To cache data in a non xml environment, you are forced to cache binary objects. In ASP or JSP, this can be done using the session object. However, the overhead for this is much greater than caching xml strings to disk. If warranted, simple XML can be cached in the session object, as long as the volume or requests don’t tax the memory and response times of the system.

Testing XML

XML has advantages when it comes to application testing. A use case may have a complex Java implementation class, which does behind the scenes data processing, etc. Instead of waiting for that class to be fully implemented, we can create a wrapper class which simply returns the same XML that the actual class will eventually return. This XML could even be returned via reading a file. In that case, the XSL transformation and surrounding application logic can be fully tested. In a more typical Java database application, we need to fully implement the database access logic before the application flow can be tested. Furthermore more, using tools such as XML Spy, the XSL transformation can be tested independently from the application. This approach is also conceptually neater, since lots of the process is contained in a single, easily understandable and viewable XML document.

Once the XML interfaces are defined, the back end coding can be given to the Java programmers and the XSL transform given to the XSL programmer. This will provide a more exact specification of the desired results, improving programmer efficiency and results.
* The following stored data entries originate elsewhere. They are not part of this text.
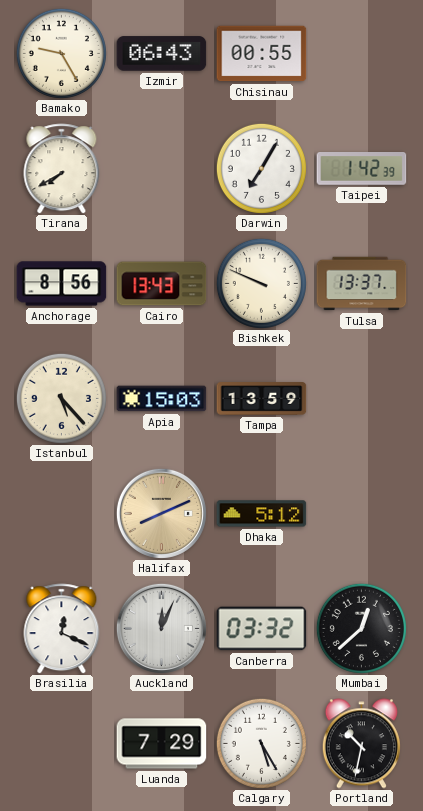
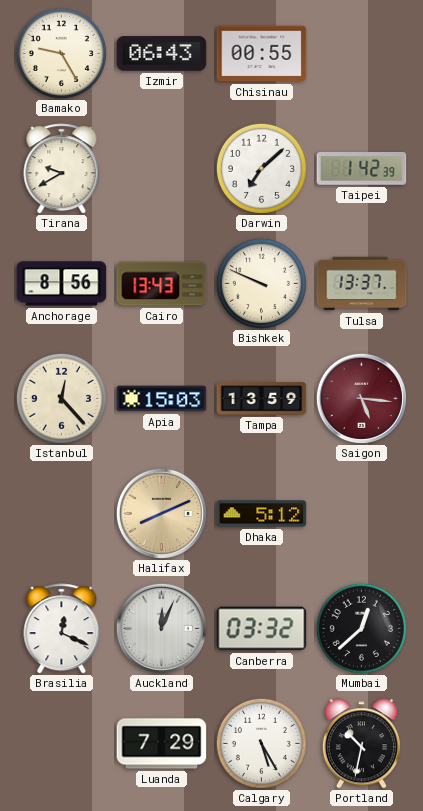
Tirana: 7:40 -> 9:40
Darwin: 7:05 -> 7:08
Istanbul: 5:23 -> 12:23
Saigon: none -> 5:16
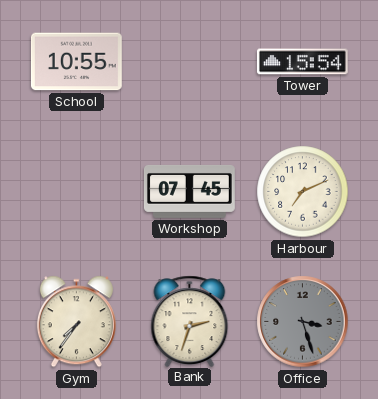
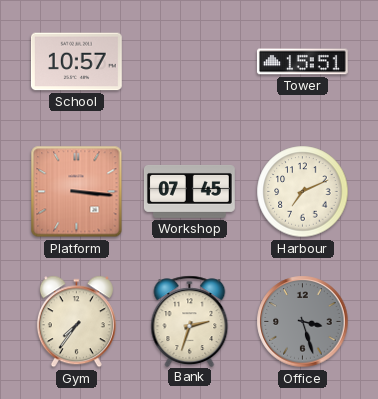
School: 10:55 -> 10:57
Tower: 15:54 -> 15:51
Platform: none -> 3:16
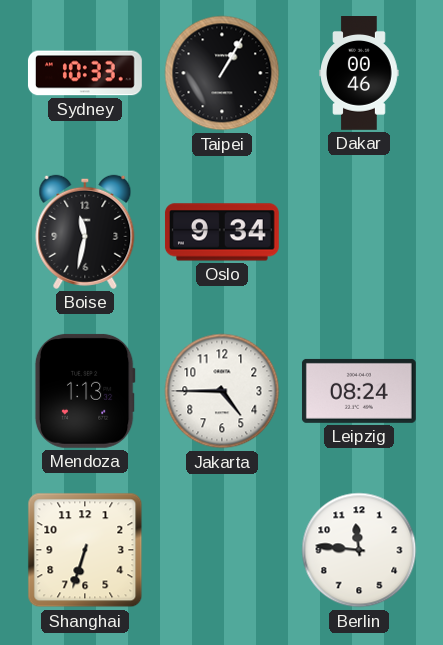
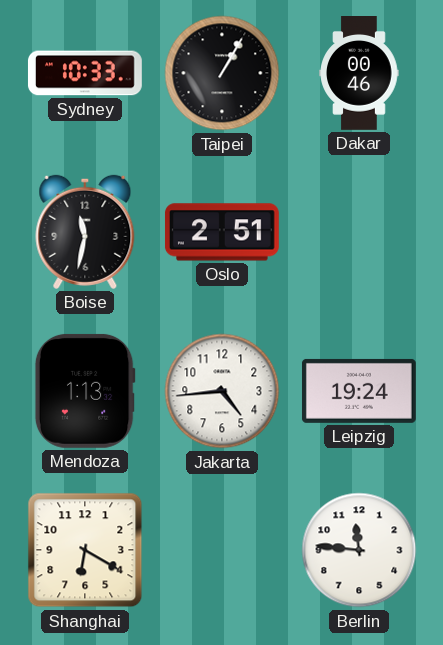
Oslo: 9:34 -> 2:51
Jakarta: 4:45 -> 4:44
Leipzig: 08:24 -> 19:24
Shanghai: 6:33 -> 6:20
This testing approach also locks implementations into an agreed upon standard, namely the XML document it returns. In complex applications, DTD’s can be enforced on the return xml and errors trapped in this manner. This is similar to internet based web services, where an XML contract exists between the service and the subscriber. In XX, the service and subscribe both exist within the application.

Use cases can be modeled as XML request/response. Depending on the necessary byproducts of a function call, the correctness can be specified as a function of the input and the output. By looking at the request and response XML, simple unit tests can be set up for each.
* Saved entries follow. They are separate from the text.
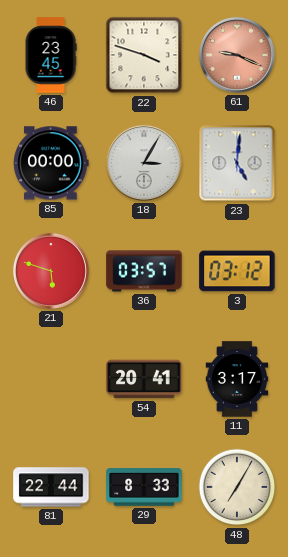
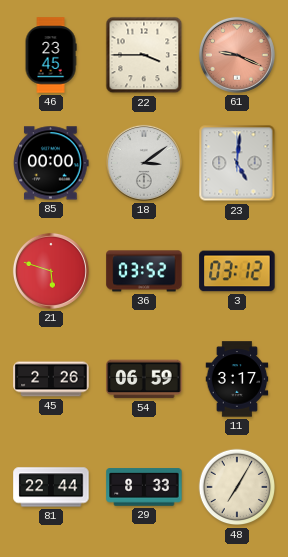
22: 3:48 -> 3:45
18: 3:05 -> 3:09
36: 03:57 -> 03:52
45: none -> 2:26
54: 20:41 -> 06:59
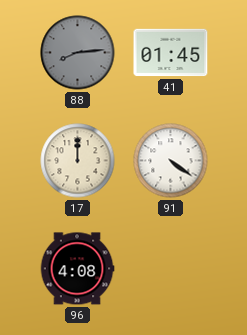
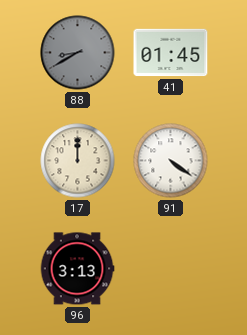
88: 8:14 -> 8:40
96: 4:08 -> 3:13
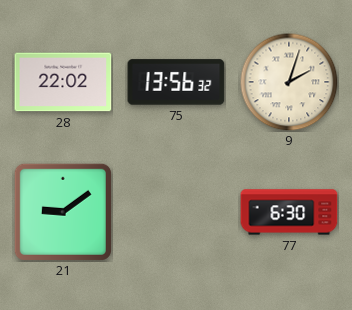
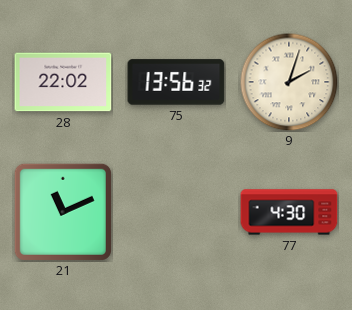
21: 9:09 -> 11:11
77: 6:30 -> 4:30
In JSP or other non- XML approaches, you usually need a live database for meaningful development to take place. This necessitates hardware and software infrastructure more extensive than pure XML development would need. While this infrastructure will be necessary for the final stages of development of the XML application, it will not be necessary in the beginning design and early implementation stages. These non-XML approaches also involve working with arrays, collections, beans, and other proprietary Java objects. JSP approaches can also be a little more complicated and require detailed documentation and flow charts to fully understand.

On the documentation side of testing, you can store xml in and xml out in the application test plan and testing results document. This allows for easier documentation and testing records.

Designing a good XML document

In XML based development, it is important to design good XML documents. This aids in readability of the application and enhances the applications documentation. XML documents appear throughout an application. The documents that appear as part of a public interface, especially those available to resources outside the application, should be given greater care. A DTD should be used in most cases when an outside interface is needed.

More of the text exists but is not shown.